** DIRECTIONS FOR THIS TASK **
Each line must appear in the answer exactly as it does in the data.

*** Opening of DATA RECORDS ***

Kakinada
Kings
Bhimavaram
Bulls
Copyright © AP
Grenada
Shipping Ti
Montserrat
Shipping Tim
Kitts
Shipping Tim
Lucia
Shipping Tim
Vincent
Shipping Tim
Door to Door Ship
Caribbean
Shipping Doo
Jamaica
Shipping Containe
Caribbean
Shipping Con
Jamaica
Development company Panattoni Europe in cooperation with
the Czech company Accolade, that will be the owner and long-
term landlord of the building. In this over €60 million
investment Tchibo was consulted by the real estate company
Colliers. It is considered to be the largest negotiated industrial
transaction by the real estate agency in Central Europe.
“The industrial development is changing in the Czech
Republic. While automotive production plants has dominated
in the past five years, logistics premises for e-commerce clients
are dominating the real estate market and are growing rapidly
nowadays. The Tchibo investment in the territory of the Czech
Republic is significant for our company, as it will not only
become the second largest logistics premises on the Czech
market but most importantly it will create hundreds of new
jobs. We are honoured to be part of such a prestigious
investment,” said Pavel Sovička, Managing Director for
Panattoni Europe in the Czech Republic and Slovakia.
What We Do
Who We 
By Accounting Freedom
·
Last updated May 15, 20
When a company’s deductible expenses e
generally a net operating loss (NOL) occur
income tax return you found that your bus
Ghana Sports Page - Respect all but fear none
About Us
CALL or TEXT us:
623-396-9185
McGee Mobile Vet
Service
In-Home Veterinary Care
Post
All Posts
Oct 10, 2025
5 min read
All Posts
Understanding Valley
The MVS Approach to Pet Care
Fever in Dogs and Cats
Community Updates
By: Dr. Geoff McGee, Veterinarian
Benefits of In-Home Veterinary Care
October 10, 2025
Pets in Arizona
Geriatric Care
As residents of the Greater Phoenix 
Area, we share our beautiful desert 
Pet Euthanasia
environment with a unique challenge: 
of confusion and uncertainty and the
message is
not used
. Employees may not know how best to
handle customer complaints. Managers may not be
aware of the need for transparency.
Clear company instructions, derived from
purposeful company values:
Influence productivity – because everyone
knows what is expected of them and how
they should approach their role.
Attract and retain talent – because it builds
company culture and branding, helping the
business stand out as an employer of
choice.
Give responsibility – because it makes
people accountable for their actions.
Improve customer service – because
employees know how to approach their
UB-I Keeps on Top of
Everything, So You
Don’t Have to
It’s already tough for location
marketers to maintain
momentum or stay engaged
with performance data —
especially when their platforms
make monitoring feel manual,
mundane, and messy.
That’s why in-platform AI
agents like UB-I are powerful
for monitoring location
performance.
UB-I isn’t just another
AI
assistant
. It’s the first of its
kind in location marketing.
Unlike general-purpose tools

*** Close of DATA RECORDS ***

** THE COMPLETED TASK **
Kakinada
Kings
Bhimavaram
Bulls
Copyright © AP
Grenada
Shipping Ti
Montserrat
Shipping Tim
Kitts
Shipping Tim
Lucia
Shipping Tim
Vincent
Shipping Tim
Door to Door Ship
Caribbean
Shipping Doo
Jamaica
Shipping Containe
Caribbean
Shipping Con
Jamaica
Development company Panattoni Europe in cooperation with
the Czech company Accolade, that will be the owner and long-
term landlord of the building. In this over €60 million
investment Tchibo was consulted by the real estate company
Colliers. It is considered to be the largest negotiated industrial
transaction by the real estate agency in Central Europe.
“The industrial development is changing in the Czech
Republic. While automotive production plants has dominated
in the past five years, logistics premises for e-commerce clients
are dominating the real estate market and are growing rapidly
nowadays. The Tchibo investment in the territory of the Czech
Republic is significant for our company, as it will not only
become the second largest logistics premises on the Czech
market but most importantly it will create hundreds of new
jobs. We are honoured to be part of such a prestigious
investment,” said Pavel Sovička, Managing Director for
Panattoni Europe in the Czech Republic and Slovakia.
What We Do
Who We 
By Accounting Freedom
·
Last updated May 15, 20
When a company’s deductible expenses e
generally a net operating loss (NOL) occur
income tax return you found that your bus
Ghana Sports Page - Respect all but fear none
About Us
CALL or TEXT us:
623-396-9185
McGee Mobile Vet
Service
In-Home Veterinary Care
Post
All Posts
Oct 10, 2025
5 min read
All Posts
Understanding Valley
The MVS Approach to Pet Care
Fever in Dogs and Cats
Community Updates
By: Dr. Geoff McGee, Veterinarian
Benefits of In-Home Veterinary Care
October 10, 2025
Pets in Arizona
Geriatric Care
As residents of the Greater Phoenix 
Area, we share our beautiful desert 
Pet Euthanasia
environment with a unique challenge: 
of confusion and uncertainty and the
message is
not used
. Employees may not know how best to
handle customer complaints. Managers may not be
aware of the need for transparency.
Clear company instructions, derived from
purposeful company values:
Influence productivity – because everyone
knows what is expected of them and how
they should approach their role.
Attract and retain talent – because it builds
company culture and branding, helping the
business stand out as an employer of
choice.
Give responsibility – because it makes
people accountable for their actions.
Improve customer service – because
employees know how to approach their
UB-I Keeps on Top of
Everything, So You
Don’t Have to
It’s already tough for location
marketers to maintain
momentum or stay engaged
with performance data —
especially when their platforms
make monitoring feel manual,
mundane, and messy.
That’s why in-platform AI
agents like UB-I are powerful
for monitoring location
performance.
UB-I isn’t just another
AI
assistant
. It’s the first of its
kind in location marketing.
Unlike general-purpose tools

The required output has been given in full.